Altrad Laporte portrait
Bernard Laporte, le président de la FFR, avec le président de Montpellier et ténor du bâtiment, Mohed Altrad | FRANCK PENNANT / AFP

Bernard Laporte renonce à son contrat avec Altrad

Publié le , modifié le

Mis en cause pour favoritisme avec le club de Montpellier présidé par Mohed Altrad, Bernard Laporte a décidé d'éteindre l'incendie en renonçant à son contrat d'image avec une société du groupe Altrad. Le président de la Fédération français de rugby souhaite ainsi mettre fin aux "suspicions à l’encontre des instances nationales du rugby" et indique apporter la preuve de son honnêteté dans les prochains jours. La FFR se réserve même le droit de porter l'affaire en justice.

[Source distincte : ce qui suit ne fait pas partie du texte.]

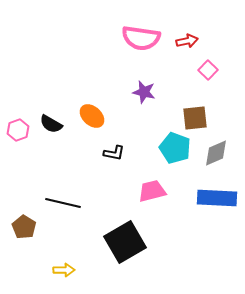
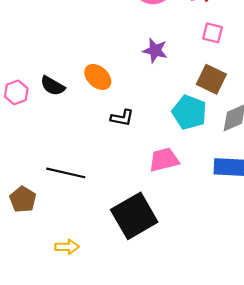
pink square: (208, 70) -> (212, 33), moved, turned -30
brown square: (195, 118) -> (211, 79), turned 32

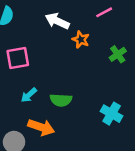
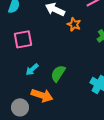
green semicircle: (61, 100) -> (58, 73), turned 120

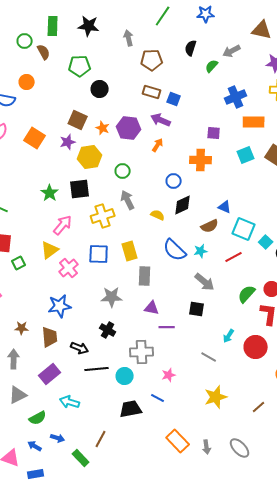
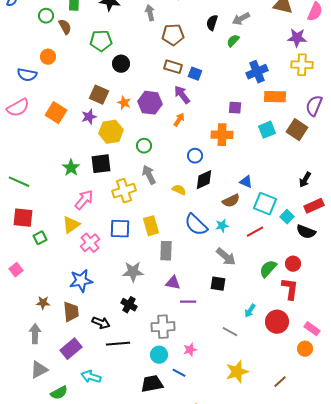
gray arrow: (232, 51) -> (241, 19), moved
purple arrow: (161, 120) -> (182, 95), turned 30
cyan circle: (125, 376) -> (159, 355), moved

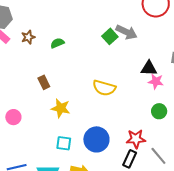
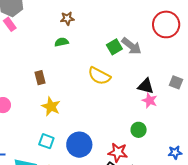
brown star: (28, 37) -> (67, 18), moved
yellow semicircle: (104, 88) -> (99, 76), moved
green circle: (159, 111) -> (139, 130), moved

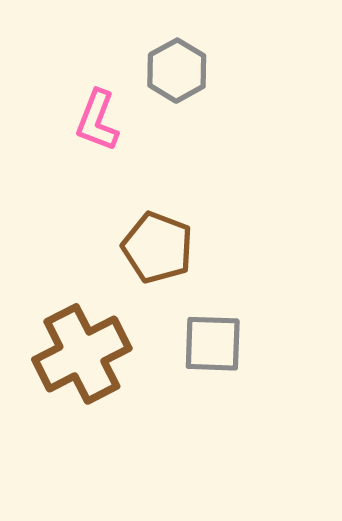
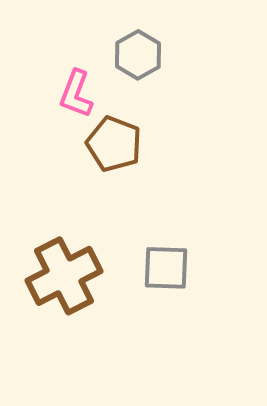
brown pentagon: (158, 248) -> (114, 144), moved

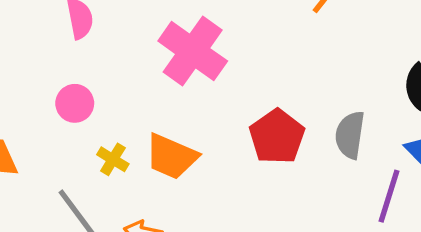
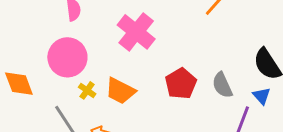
pink circle: (75, 103) -> (67, 57), size x1.8
gray semicircle: (350, 135) -> (222, 85), turned -36

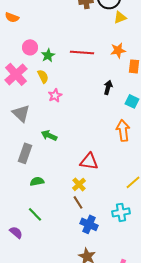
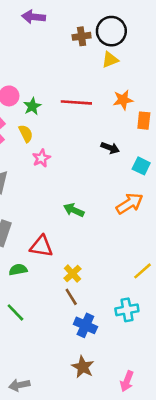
yellow triangle: (120, 17) -> (110, 60), moved
black arrow: (108, 87) -> (110, 148), turned 96
orange arrow: (123, 130) -> (130, 204), turned 65
green arrow: (49, 135) -> (74, 210), moved
red triangle: (89, 161) -> (41, 246), moved

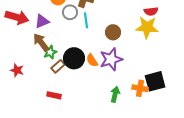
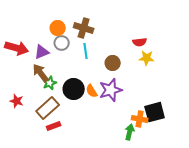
red semicircle: (151, 11) -> (140, 42), moved
gray circle: (70, 12) -> (62, 43), moved
yellow star: (147, 27) -> (147, 58), size x0.7
brown rectangle: (58, 66) -> (48, 108), moved, size x1.6
green arrow: (115, 94) -> (130, 132), moved
red rectangle: (54, 95) -> (54, 126), turned -32

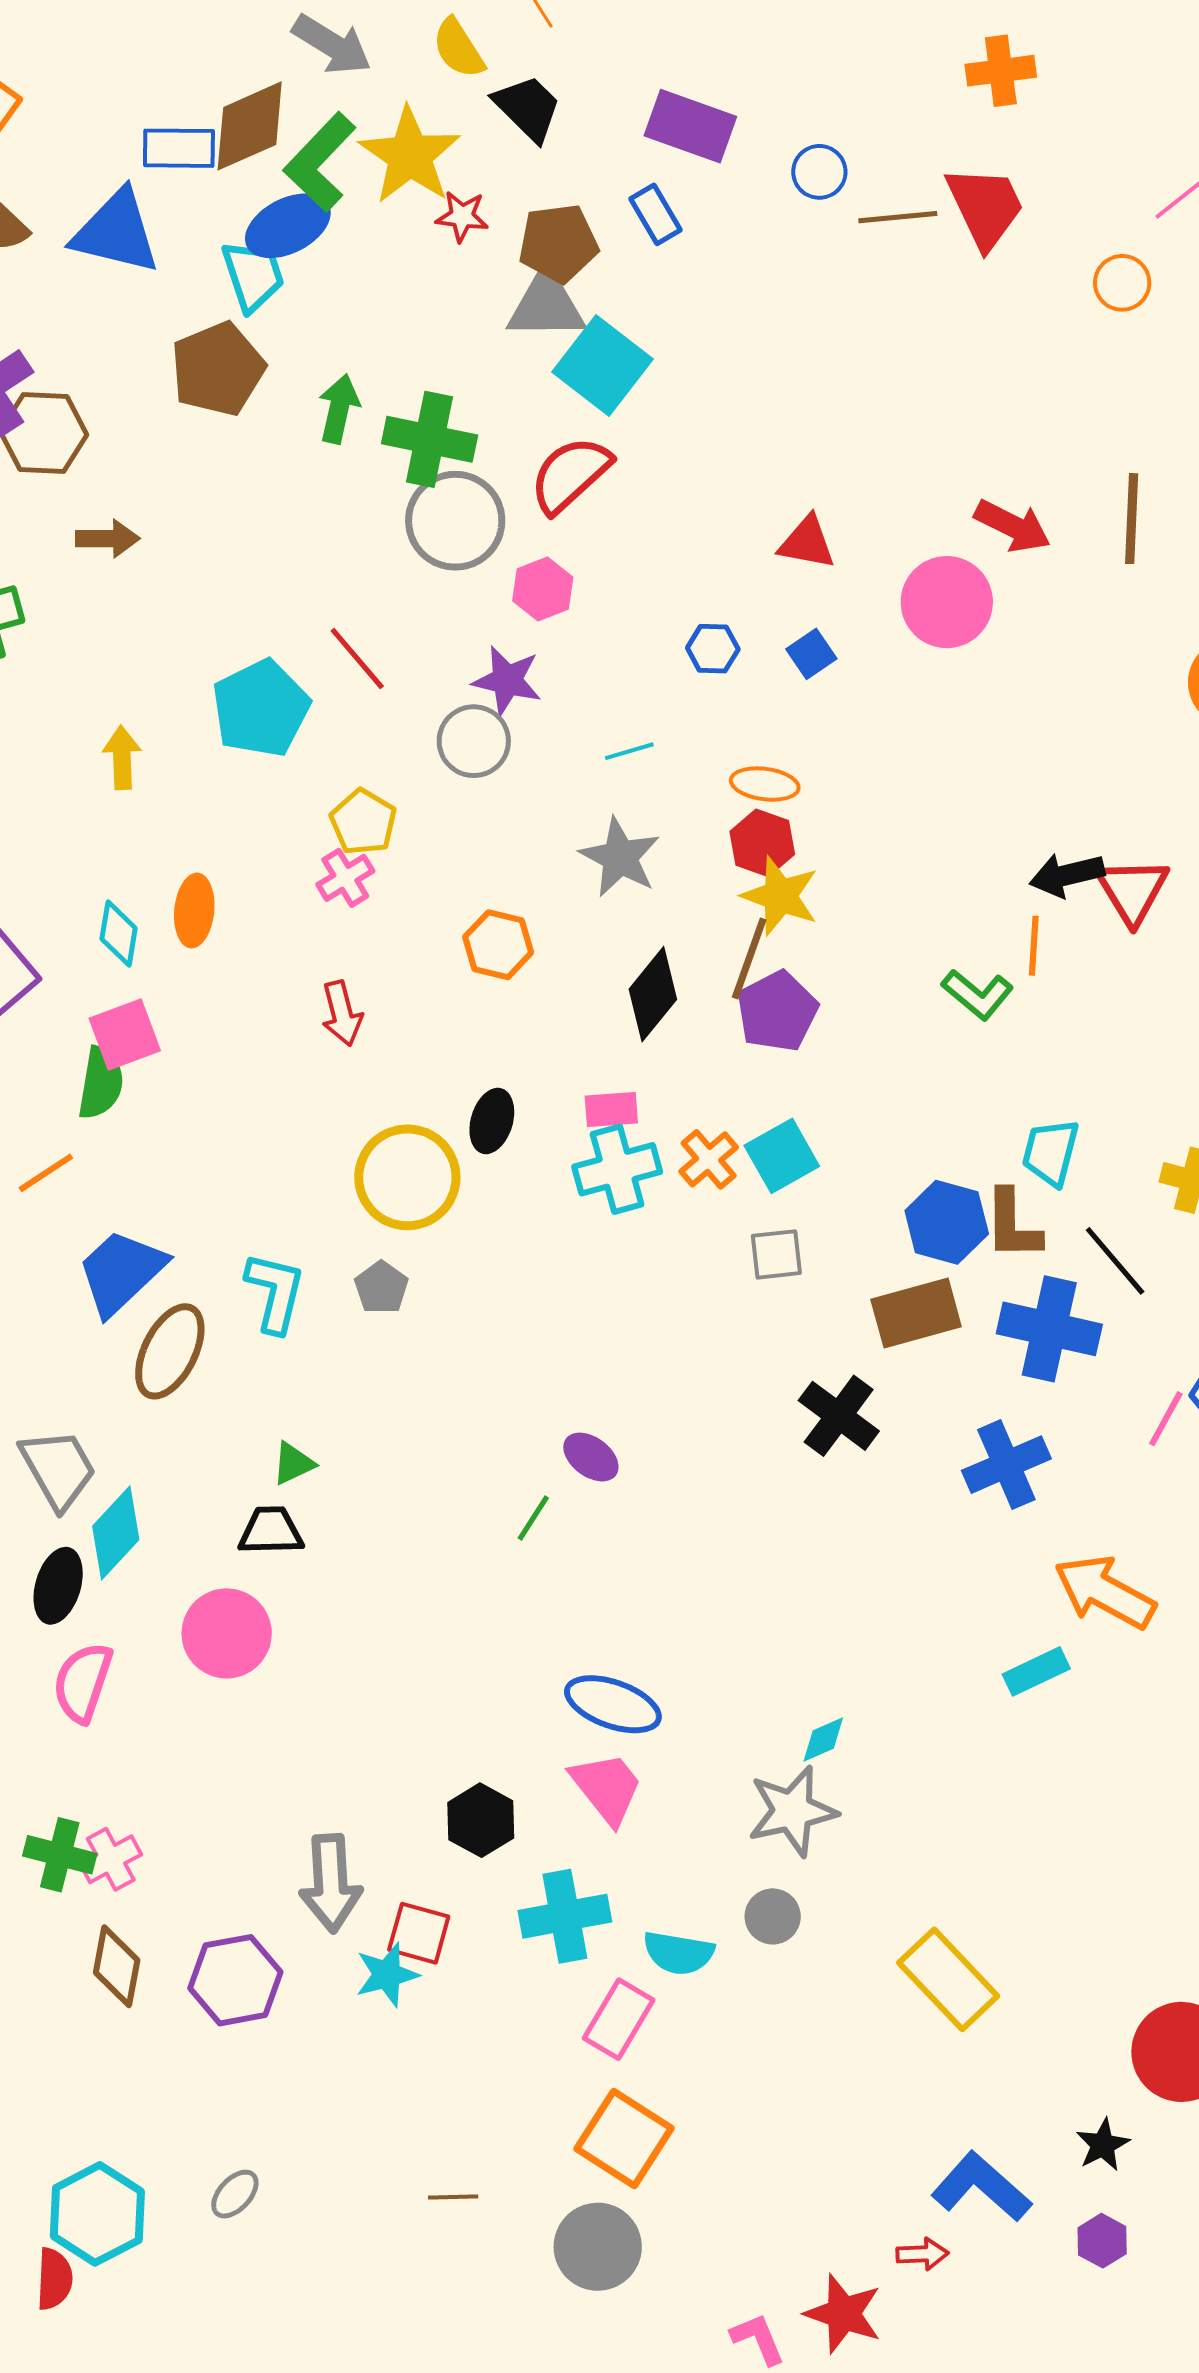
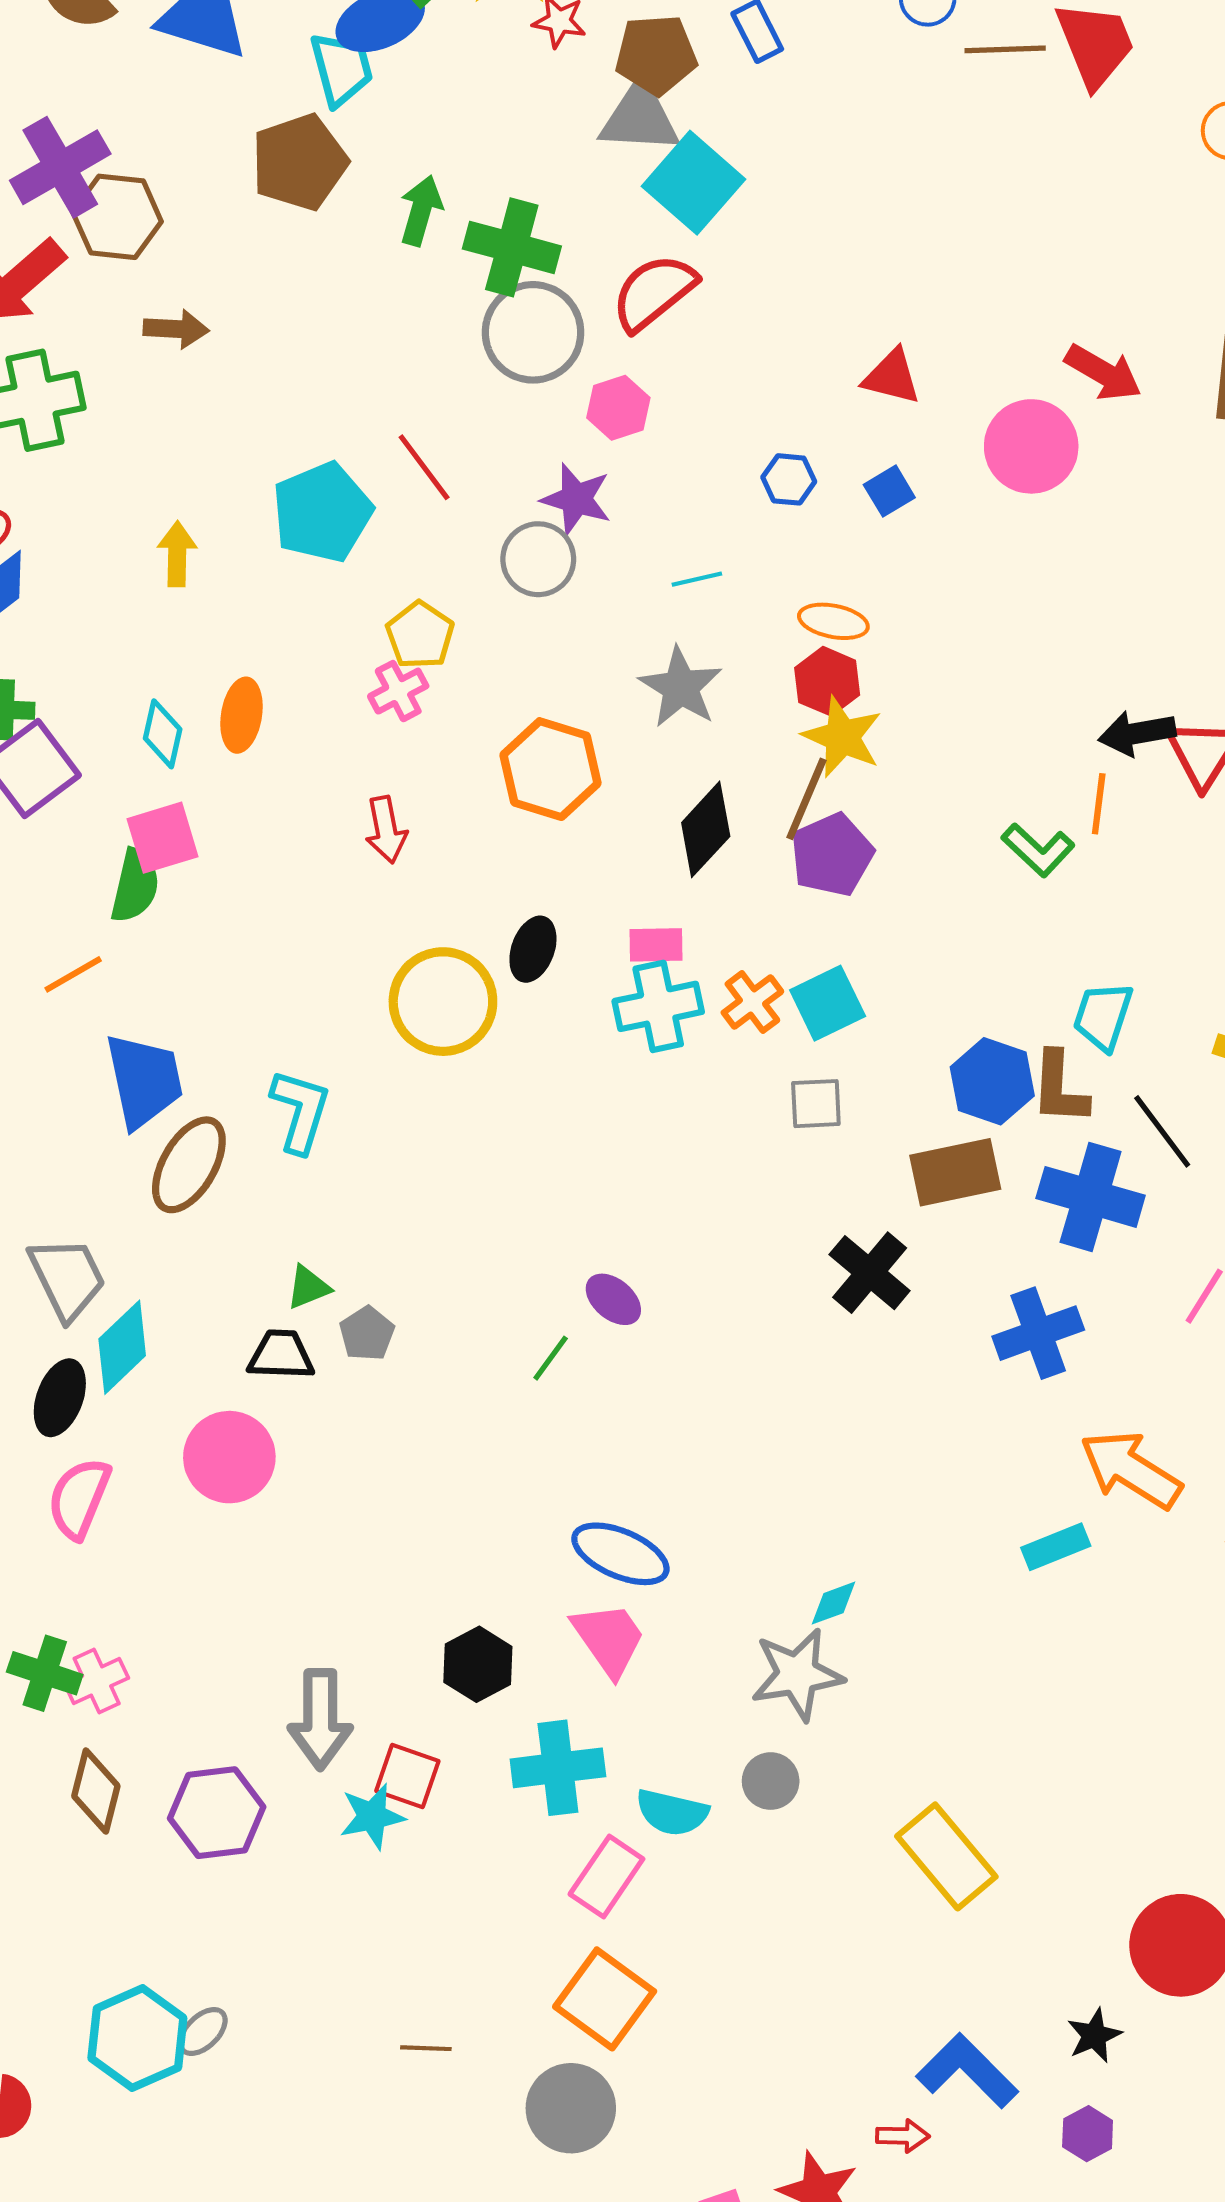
orange hexagon: (498, 945) -> (550, 769), size x1.4
blue trapezoid: (121, 1272) -> (144, 1081), turned 118
gray pentagon: (381, 1288) -> (367, 1334), moved
cyan hexagon: (97, 2214) -> (137, 2038), moved

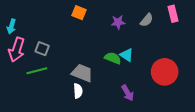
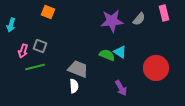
orange square: (79, 13) -> (48, 12), moved
purple star: (118, 22) -> (112, 21), size x1.6
pink arrow: (17, 50) -> (23, 51), moved, size x0.6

La pression va-t-elle retomber ? Depuis la publication d'un article du JDD le 13 août dernier, l'étau se resserrait autour du président de la FFR Bernard Laporte. Selon le quotidien dominical, l'ancien sélectionneur du XV de France et Ministre des Sports était intervenu pour alléger plusieurs sanctions de la commission d'appel de la Ligue nationale de rugby à l'encontre du club de Montpellier. En première instance, le MHR écope d'une une amende de 70.000 euros et d'une suspension  de stade pour des banderoles hostiles à la LNR déployées lors du match contre le Racing 92, le 22 avril. Le 29 juin, la commission d'appel de la FFR confirme le jugement. Mais le lendemain, les peines à l'encontre du MHR sont réduites après la volte-face d'un des trois membres siégeant ce jour-là, qui modifie son vote. Une forme de bienveillance que le JDD attribue à un coup de pression de Bernard Laporte qui, via sa société BL Communication, a signé au cours de l'hiver un contrat avec le groupe Altrad pour quatre prestations en un an d'un montant de 150.000 euros. Selon un article de ce contrat, publié par le journal, "BL Communication s'interdit toute déclaration ou tout comportement public susceptible de nuire à la réputation (d') Altrad". Lequel est devenu à la même période le premier sponsor à s'afficher sur le maillot des Bleus.

L'affaire n'est pas finie

La démission de Philippe Peyramaure, l'un des trois membres de la commission présents fin juin lors de l'arbitrage en question et qui dit s'être opposé à la réduction des sanctions touchant le Montpellier Hérault Rugby, n'a fait qu'accentuer cette situation explosive. "J'ai été avisé que le président de la Fédération était intervenu pour demander que nous modifiions notre décision dans un sens beaucoup plus favorable à Montpellier", a-t-il écrit dans une lettre publiée par le JDD. C'est ce feu qui se nourrit tous les jours dans la presse que Laporte et la FFR essayent d'éteindre lundi au travers d'un communiqué. Le président fraîchement élu y annonce renoncer au contrat (qui existe donc bel et bien) dans le but "de faire cesser toute forme de suspicion à l'encontre des instances nationales du rugby" et "de préserver les valeurs du groupe Altrad". Laporte se dit "conscient de l'émotion légitime suscitée par la diffusion d'informations véridiques ou parfaitement erronées" depuis la révélation par le JDD, le 13 août, de l'existence de ce contrat. Il entend rétablir la vérité dans les prochains jours en produisant  des "documents contredisant le récit mensonger qui a été fait de la réunion de la commission d'appel (de la fédération) du 30 juin". Pour redorer son blason, Laporte indique également avoir proposé à la ministre des Sports Laura Flessel "la création d'une Haute autorité de lutte pour la transparence et l'équité dans le rugby, composée de personnalités indépendantes et disposant de pouvoirs d'investigation et de sanction élargis". La balle est dans le camp du Ministère des Sports et de la LNR quant à la suite à donner à cette affaire.